Part of the School of Social Policy and Practice at the University of Pennsylvania, the center was founded in 2006 and advises donors on how to get the best philanthropic bang for their buck. Center staff synthesize “the best available information from three domains: research, informed opinion and field experience. We believe the most promising opportunities exist where the recommendations of these three domains overlap.”
The toolkit was funded by the Annie E. Casey Foundation and developed with input from an advisory group of individual donors.
Investing in a Strong Start for Children
The center points to three compelling reasons to explain why now is an important time to invest in children:
• groundbreaking brain research that shows the significant impact of early intervention
• the high return on investment that these gifts generate, and
The website also provides examples of early childhood programs that the center has analyzed. The center encourages donors to consider these examples with a “two-generation lens,” looking for philanthropic opportunities to help children by helping their families.
There’s also a list of recommended resources on early childhood, that includes local organizations including Harvard’s Center on the Developing Child, and information from NIEER (the National Institute for Early Education Research) and the Annie E. Casey Foundation.
The center points to three strategies that donors can consider investing in:
• weaving a web of support for kids and families
• providing great places to learn, and
• preparing children to be strong readers
One of the “exemplar programs” that the center points to is the Incredible Years, a program that advances “the social and emotional behavior of children of all ethnic groups” through a series of interlocking training programs for parents, teachers and children.

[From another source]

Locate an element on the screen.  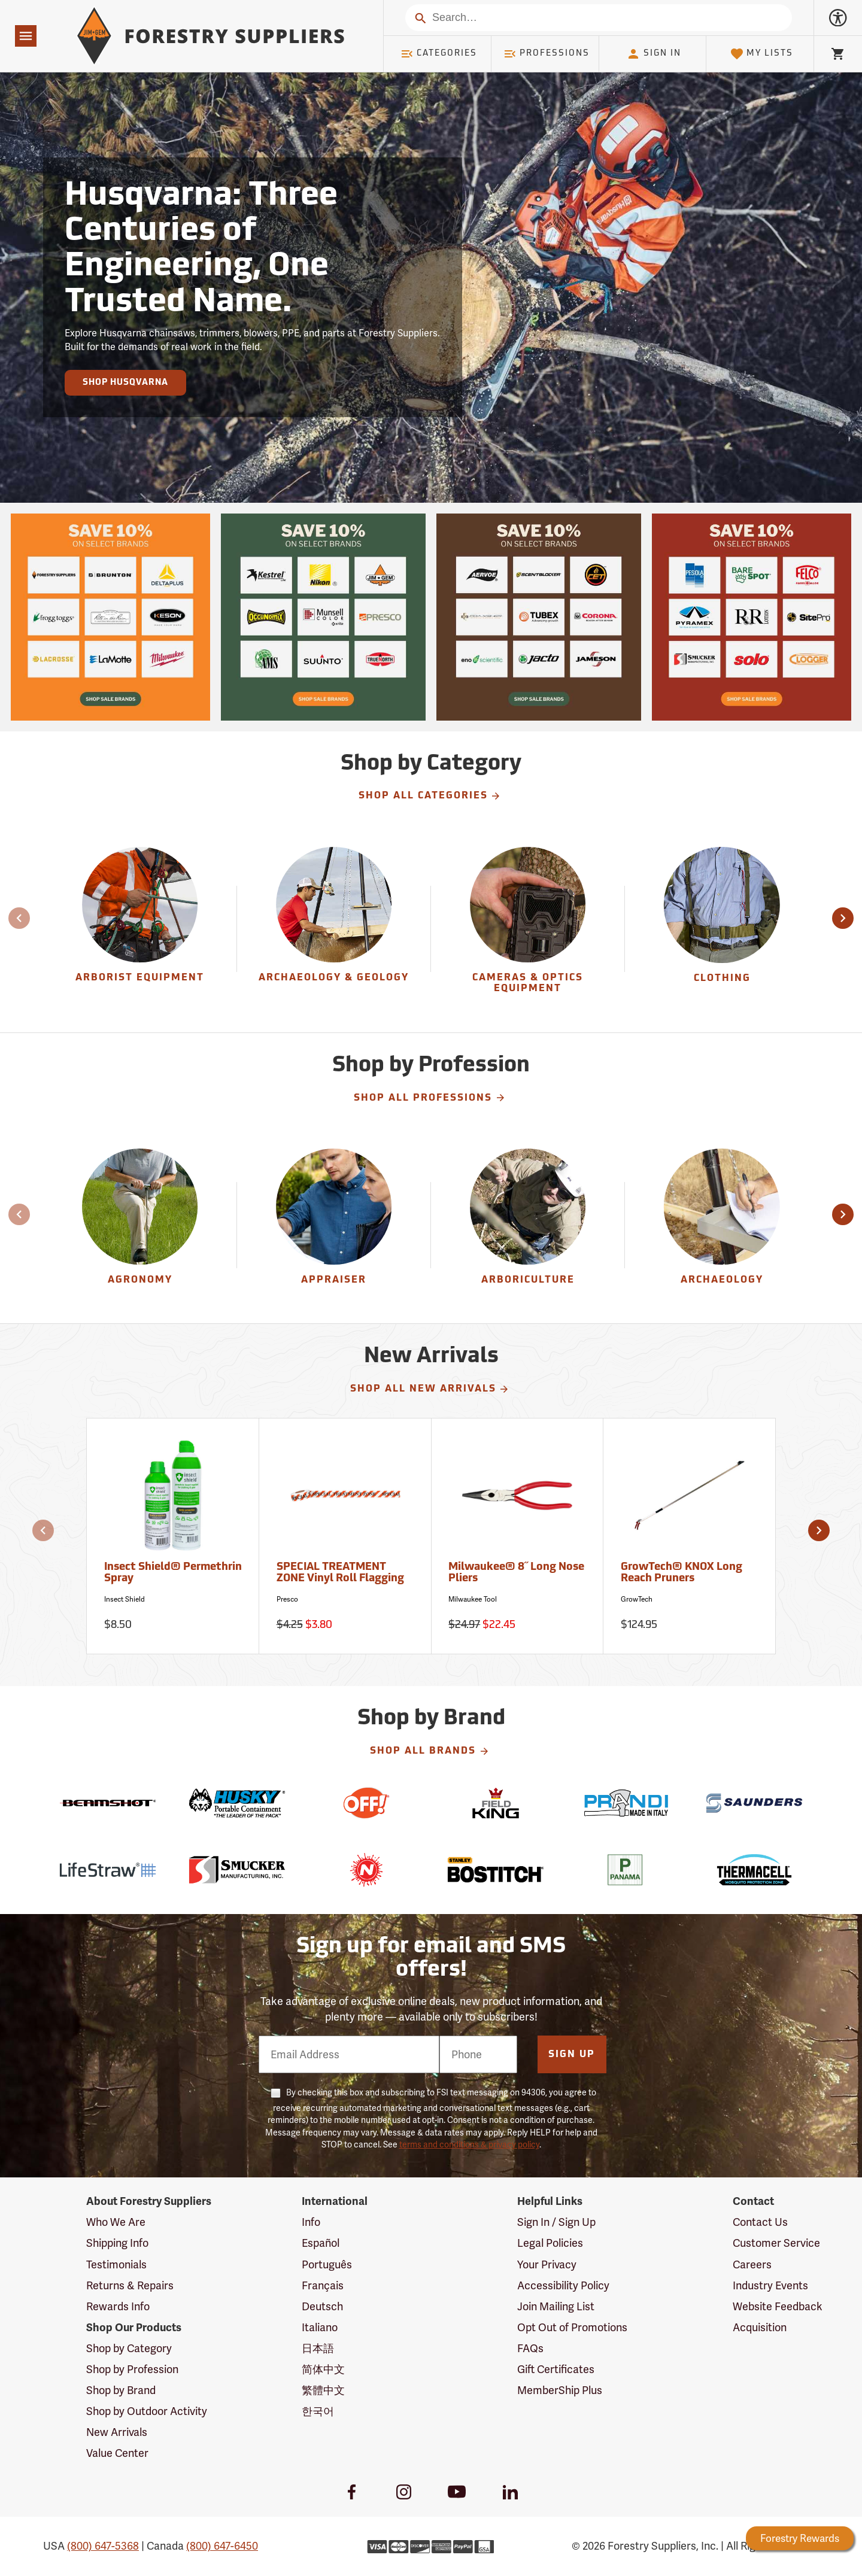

Donors who are interested in this approach (or other approaches featured on the website) can use an online mapping tool to find the nonprofit organizations that use Incredible Years and make philanthropic gifts to these organizations.
A Model for Fundraising
The center’s descriptions of promising efforts provide a useful template of an outline that any nonprofit early childhood organization can use to create fundraising materials:
• define the problem
• describe the solution
• explain how the solution works and add supporting evidence
• explain the solution’s impact, and
• list the costs
Early childhood offers exciting opportunities for donors to see their dollars fund life-changing programs that prepare children for enduring success.
“As always, our hope is that our work will give donors the confidence to invest well — and to invest now,” the center explains on its blog. “Because children don’t wait to grow up, and we can’t afford to fail them any longer.”